Chromosomal Integrity after UV Irradiation requires FANCD2-mediated Repair of Double Strand Breaks.

MB FEDERICO, MB VALLERGA, A RALD, NP PAVIOLO, JL BOCCO, M DI GIORGIO, G SORIA, GOTTIFREDI V.

PLOS GENETICS

PUBLIC LIBRARY SCIENCE

Lugar: San Francisco; Año: 2016

1553-7390

Fanconi Anemia (FA) is a rare autosomal recessive disorder characterized by hypersensitivity to inter-strand crosslinks (ICLs). FANCD2, a central factor in the FA pathway, is essential for the repair of replication-coupled DSBs generated at ICLs but not for the resolution of direct DSBs that arise independently from DNA replication.
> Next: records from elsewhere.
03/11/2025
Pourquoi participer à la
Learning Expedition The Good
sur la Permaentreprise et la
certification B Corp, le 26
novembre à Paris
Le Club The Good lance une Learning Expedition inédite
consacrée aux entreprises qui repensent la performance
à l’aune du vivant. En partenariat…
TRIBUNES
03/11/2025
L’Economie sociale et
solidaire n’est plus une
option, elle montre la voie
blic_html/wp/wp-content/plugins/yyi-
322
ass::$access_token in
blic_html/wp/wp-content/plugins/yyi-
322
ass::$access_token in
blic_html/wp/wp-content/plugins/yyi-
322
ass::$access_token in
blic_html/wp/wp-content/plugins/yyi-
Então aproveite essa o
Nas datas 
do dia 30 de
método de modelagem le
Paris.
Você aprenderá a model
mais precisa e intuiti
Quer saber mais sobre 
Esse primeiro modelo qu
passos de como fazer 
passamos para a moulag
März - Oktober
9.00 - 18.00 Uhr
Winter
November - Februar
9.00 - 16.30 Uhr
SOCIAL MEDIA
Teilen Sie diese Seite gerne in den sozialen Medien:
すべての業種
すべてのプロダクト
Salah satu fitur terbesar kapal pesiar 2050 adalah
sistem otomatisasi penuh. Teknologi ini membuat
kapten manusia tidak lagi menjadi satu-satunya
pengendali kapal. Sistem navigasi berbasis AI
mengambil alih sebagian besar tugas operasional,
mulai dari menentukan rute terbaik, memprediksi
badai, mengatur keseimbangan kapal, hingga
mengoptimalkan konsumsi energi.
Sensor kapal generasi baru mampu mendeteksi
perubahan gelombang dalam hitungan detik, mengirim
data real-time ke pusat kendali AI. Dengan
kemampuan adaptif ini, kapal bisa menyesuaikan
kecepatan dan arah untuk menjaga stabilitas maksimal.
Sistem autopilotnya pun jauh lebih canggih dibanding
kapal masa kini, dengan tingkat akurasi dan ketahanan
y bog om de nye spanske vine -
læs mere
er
As a consequence, FANCD2 is accepted as a factor required for the resolution of collapsed forks arising from any type of stress. Notwithstanding, the participation of FANCD2 in the resolution of replication-coupled DSBs which are not derived from ICL-repair has not yet been reported. Intriguingly, FANCD2 is activated after UV irradiation but its biological relevance in this context is yet unclear. UV-irradiation generates only intra-strand crosslinks and therefore provides an optimal scenario for the study of FANCD2 functions beyond ICLs. Here we show that FANCD2 is dispensable for checkpoint activation after UV irradiation. Moreover, in opposition to ICLs, the accumulation of DNA-damage tolerance signals and cell survival after UV irradiation is not affected by FANCD2 depletion. Moreover, FANCD2 depletion does not change the extent of the infrequent double strand breaks (DSBs) indirectly generated during the replication of UV-damaged DNA. Remarkably however, FANCD2 specifically protects such rare UV-triggered replication-coupled DSBs from aberrant processing, preventing the accumulation of micronuclei and non-homologous chromatidic exchanges. Hence, we unveil that while dispensable for short-term cell survival, FANCD2 warrants chromosomal stability during UV-triggered replication stress.